### Task to carry out
Reproduce the records below exactly, but leave their pictures out of the copy.

### Records for the task
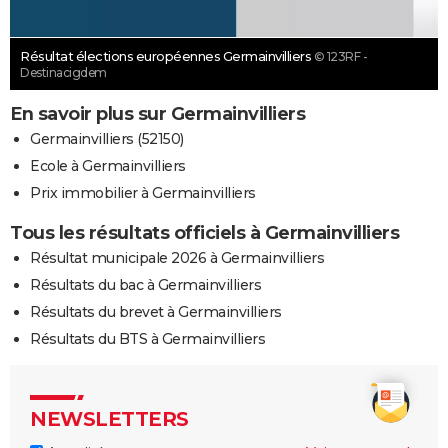
Résultat élections européennes Germainvilliers
© 123RF -
Destinacigdem
En savoir plus sur Germainvilliers
Germainvilliers (52150)
Ecole à Germainvilliers
Prix immobilier à Germainvilliers
Tous les résultats officiels à Germainvilliers
Résultat municipale 2026 à Germainvilliers
Résultats du bac à Germainvilliers
Résultats du brevet à Germainvilliers
Résultats du BTS à Germainvilliers
NEWSLETTERS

### The completed task
Résultat élections européennes Germainvilliers
© 123RF -
Destinacigdem
En savoir plus sur Germainvilliers
Germainvilliers (52150)
Ecole à Germainvilliers
Prix immobilier à Germainvilliers
Tous les résultats officiels à Germainvilliers
Résultat municipale 2026 à Germainvilliers
Résultats du bac à Germainvilliers
Résultats du brevet à Germainvilliers
Résultats du BTS à Germainvilliers
NEWSLETTERS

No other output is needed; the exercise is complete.